The Illuminati Papers
- Author: Robert Anton Wilson
- Language: English
- Subject: Consciousness, linguistics, politics
- Publisher: And/Or Press
- Publication date: 1980
- Publication place: United States
- Pages: 162
- ISBN: 1-57951-002-7

= The Illuminati Papers =

1980 book by Robert Anton Wilson

The Illuminati Papers is a collection of essays and other works by Robert Anton Wilson first published in 1980 (ISBN 1-57951-002-7).

==Overview==
The book expands upon characters and themes from his earlier The Illuminatus! Trilogy (written with Robert Shea) and most of the essays are written from the point of view of the characters in Illuminatus! Topics Wilson writes on cover politics, science, the future, hedonism and consciousness. The book's essays and stories are illustrated with line drawings, message banners, cartoons, office memos and interviews. "The RICH Economy" presents Wilson's economic thoughts on Basic income. In it Wilson synthesize several concepts and gives them the acronym RICH. An online version is available.

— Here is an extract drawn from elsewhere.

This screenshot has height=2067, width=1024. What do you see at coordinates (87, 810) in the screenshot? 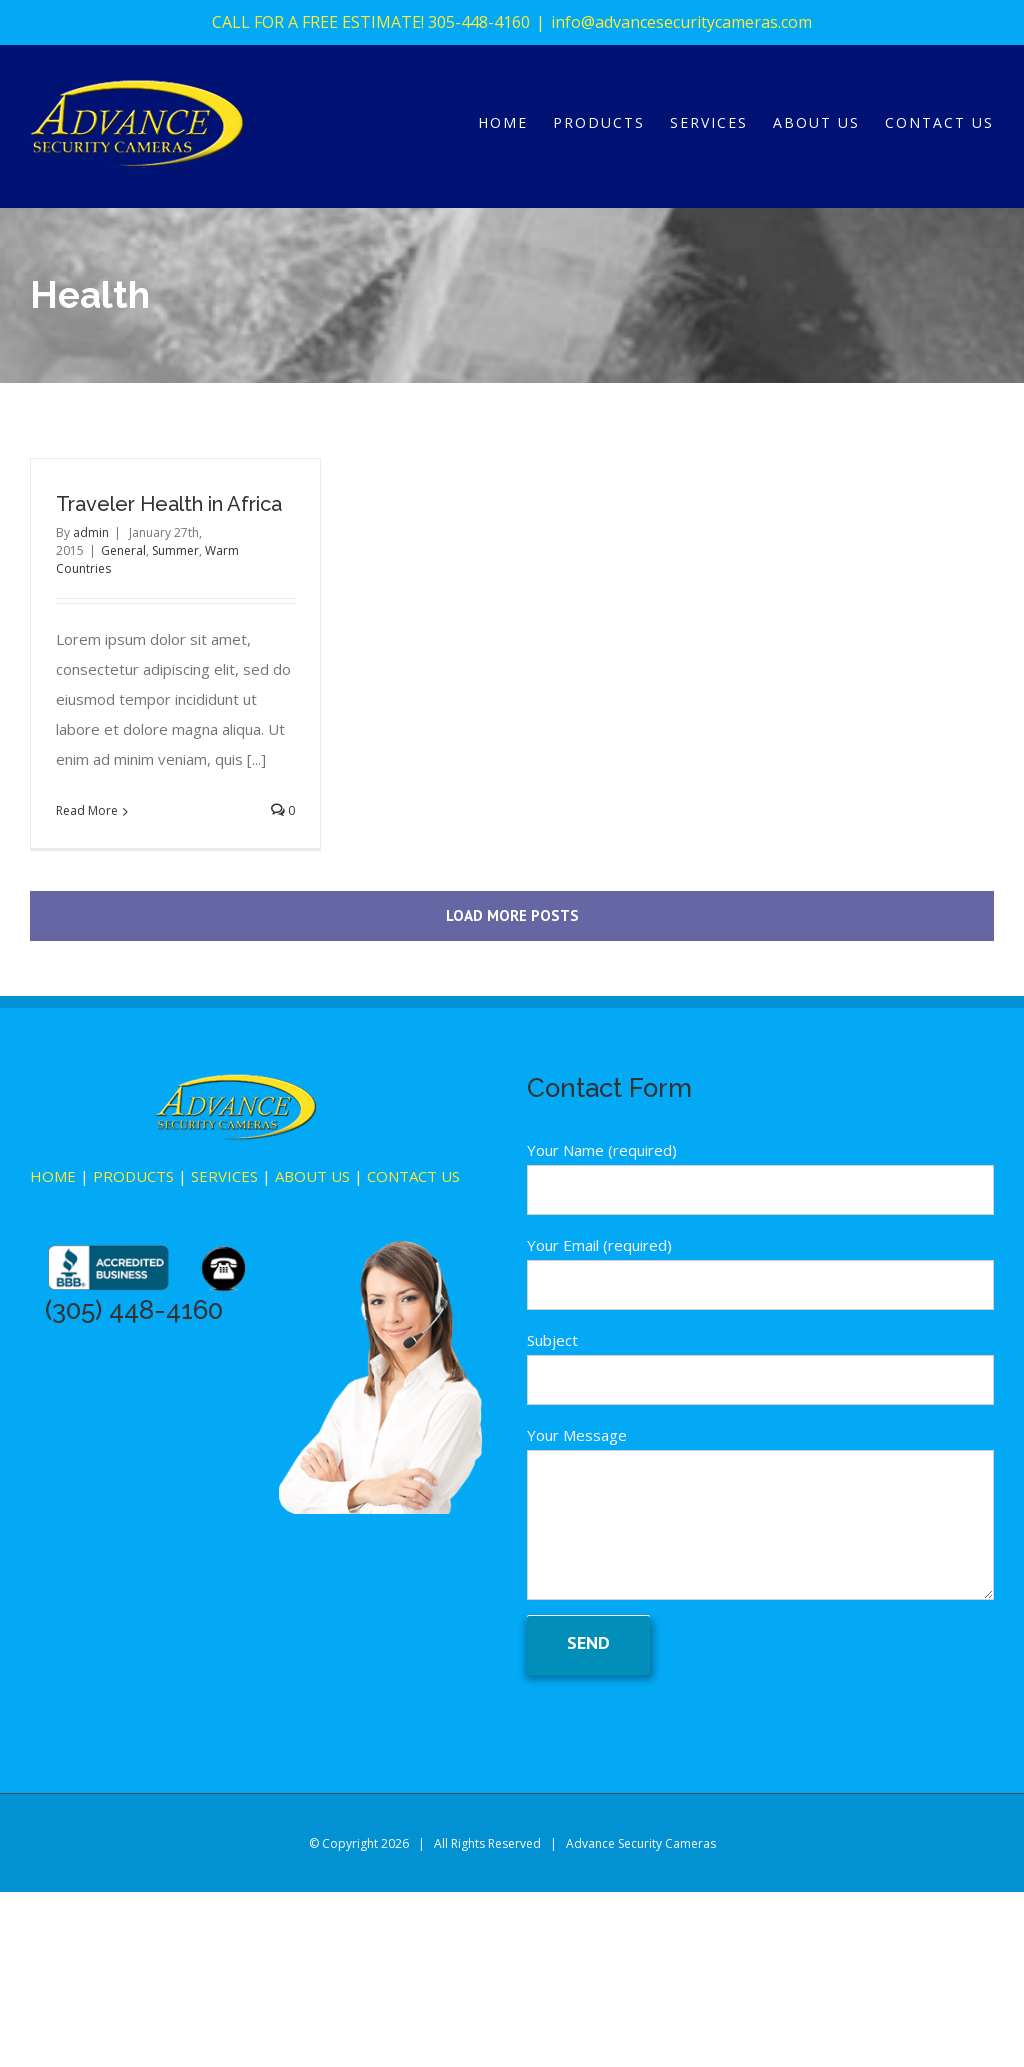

The essay collection appears to recapitulate an idea presented in James S. Albus's 1976 book: Peoples' Capitalism: The Economics of the Robot Revolution, although Wilson proposes to prevent inflation through a gradual phase-in of a National Dividend rather than Albus' idea of a mandatory savings plan.

The Illuminati Papers is sometimes referenced as a sequel to Illuminatus! as are other works such as Masks of the Illuminati and the Cosmic Trigger, and The Historical Illuminatus Chronicles series of books. The Schrödinger's Cat trilogy is similar in length, writing style, plot devices and the use of parallel universes for the novel's settings.